> _WORK TO BE COMPLETED_:
Could you repeat every record below exactly, leaving out the pictures?

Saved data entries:
####################

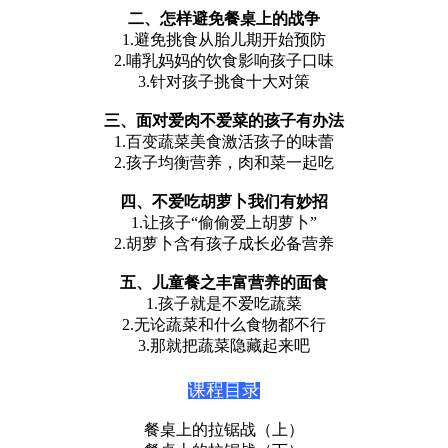
二、怎样避免餐桌上的战争
1.避免挑食从胎儿期开始预防
2.哺乳妈妈的饮食影响孩子口味
3.针对孩子挑食十大对策
三、面对爱肉不爱菜的孩子有办法
1.百变蔬菜美食激活孩子的味蕾
2.孩子均衡营养，肉和菜一起吃
四、不爱吃胡萝卜我们有妙招
1.让孩子“偷偷爱上胡萝卜”
2.胡萝卜含有孩子成长必备营养
五、儿童餐之丰富营养的面食
1.孩子就是不爱吃蔬菜
2.无论蔬菜和什么食物都不行
3.那就把蔬菜隐藏起来吧
课程目录
餐桌上的拉锯战（上）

####################

> _SOLUTION FOR THIS EXERCISE_:
二、怎样避免餐桌上的战争
1.避免挑食从胎儿期开始预防
2.哺乳妈妈的饮食影响孩子口味
3.针对孩子挑食十大对策
三、面对爱肉不爱菜的孩子有办法
1.百变蔬菜美食激活孩子的味蕾
2.孩子均衡营养，肉和菜一起吃
四、不爱吃胡萝卜我们有妙招
1.让孩子“偷偷爱上胡萝卜”
2.胡萝卜含有孩子成长必备营养
五、儿童餐之丰富营养的面食
1.孩子就是不爱吃蔬菜
2.无论蔬菜和什么食物都不行
3.那就把蔬菜隐藏起来吧
课程目录
餐桌上的拉锯战（上）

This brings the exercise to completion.